DCIS upcoming surgery in Wisconsin

Hi there.  I got on here because I was scared.  Have a mammogram next week and I always fall apart when I know this is going to happen or when I have to see the cancer doctor.  I have had cancer twice so far (one was cervical in 1994 so they took some stuff out down there and I was somewhat good (hotflashes, fear, depression, fear, fear, fear).  Then in April2010 they found two spots on the left breast, was misdiagnosed by the doctors who were supposed to do the biopsy so I had it much longer than I should have.  Ended up having a mastectomy.  Just thought I'd give you a little background to let you know I do know what you're going through.  I think fear is a bigger battle than the cancer.  That's why I'm up at 1:30 a.m. when everyone else is asleep.  If there is anything else you would like to know, I will answer you truthfully.

Bluewillowskys,

When I was diagnosed with DCIS in 2007, I was very fearful too...of everything. What you are going through IS a big deal. It is so ok to be scared.  

Since DCIS is non-invasive cancer, please know that it can NOT get out of the milk duct into your breast and can not metastasize into other parts of your body. Also you will not need chemo.

From your diagnosis info, it sounds like you have a realtively small area of DCIS of non-high grade DCIS. If your surgeon can get good margins, it is even possible that you might not need radiation or tamoxifen. I didn't need either.

When I had surgery, they did not put a mask over my face. They just used an IV to knock me out. Even though I needed a large chunk of breast tissue removed, I only have a small dent to show for it.
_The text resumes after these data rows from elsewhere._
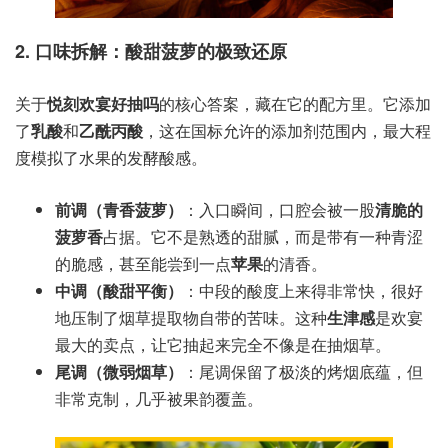
2. 口味拆解：酸甜菠萝的极致还原
关于
悦刻欢宴好抽吗
的核心答案，藏在它的配方里。它添加
了
乳酸
和
乙酰丙酸
，这在国标允许的添加剂范围内，最大程
度模拟了水果的发酵酸感。
前调（青香菠萝）
：入口瞬间，口腔会被一股
清脆的
菠萝香
占据。它不是熟透的甜腻，而是带有一种青涩
的脆感，甚至能尝到一点
苹果
的清香。
中调（酸甜平衡）
：中段的酸度上来得非常快，很好
地压制了烟草提取物自带的苦味。这种
生津感
是欢宴
最大的卖点，让它抽起来完全不像是在抽烟草。
尾调（微弱烟草）
：尾调保留了极淡的烤烟底蕴，但
非常克制，几乎被果韵覆盖。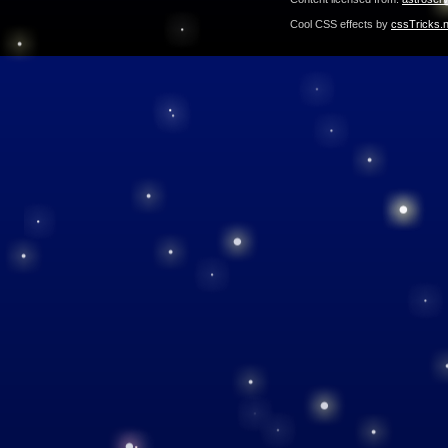
Cool CSS effects by
cssTricks.n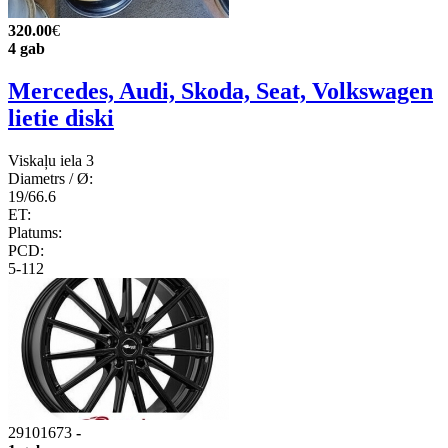
320.00
€
4 gab
Mercedes, Audi, Skoda, Seat, Volkswagen
lietie diski
Viskaļu iela 3
Diametrs / Ø:
19/66.6
ET:
Platums:
PCD:
5-112
29101673
-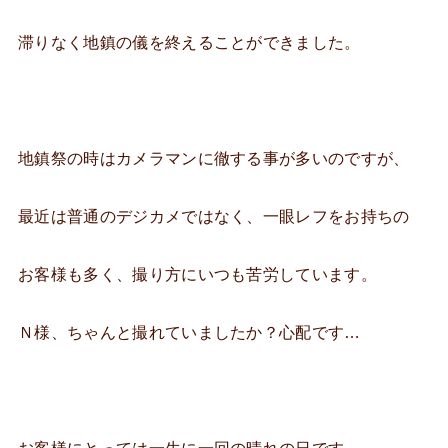
滞りなく地鎮の儀を終えることができました。
地鎮祭の時はカメラマンに徹する事が多いのですが、
最近は普通のデジカメではなく、一眼レフをお持ちの
お客様も多く、撮り方にいつも苦労しています。
Ｎ様、ちゃんと撮れていましたか？心配です…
It looks fine.

I hope this will help alleviate some of your fears.

However, if you need someone to talk to or have more question, please feel free to send me a PM. 

Hugs,

Sandie

bluewillowskys, you'll definitely find support here. As well as the first-hand insights from other members, there is also information about DCIS here on Breastcancer.org.

Judith and the BCO team

I was in the same exact boat. I had the same diagnosis April 4th. Yes you are right that it can invade the breast. After many heart to heart talks with my husband,doctors,people wh have gone thru this, I chose the double mastectomy. I am 45. The fear of the cancer returning was huge and I am such a worry wart about everything, i would worry myself sick every year wondering if it came back. I do not have a lump. Strictly found thru a mammogram. They cant tell you how long it takes to break thru the duct, but I felt like it was a ticking time bomb!I googled so much about every option. 17days after finding out, I had a double mastectomy. I am 9 days into recovery and havent felt this much relief in several months. My surgeon said the path reports showed it was still confined to the duct and 5 lymph nodes were tested and are clear, so i don't have to have chemo or radiation. My cancer cells were considered "high grade". Which means they were more aggressive. So far, the recovery isn't too bad. My muscles are sore in my chest and rib cage, because of the expanders my plastic surgeon put in to prepare for implants. I have 4 drainage tubes. Starting next Thursday, I will get 2 out and begin saline injections, once a week. He was able to put 500ccs in at time of surgery, so it looks like I am a small A cup. If all goes well, I will have implants by 5 or 6 weeks. It's a very hard decision on which way to go. Since this is so new also to me, I want to help women as much as I can, and also helps me reading others journeys. All of this started with a mammo march 2nd, spent the month of march ultra sounds and needle biopsies. April was dr visits and lots of research and lots and lots of prayer. When others reach out, take it. It helps so much! Good luck and try not to be fearful. Positive attitude is huge. Once I realized God gave me this and I had to deal with it, I jet went with my heart.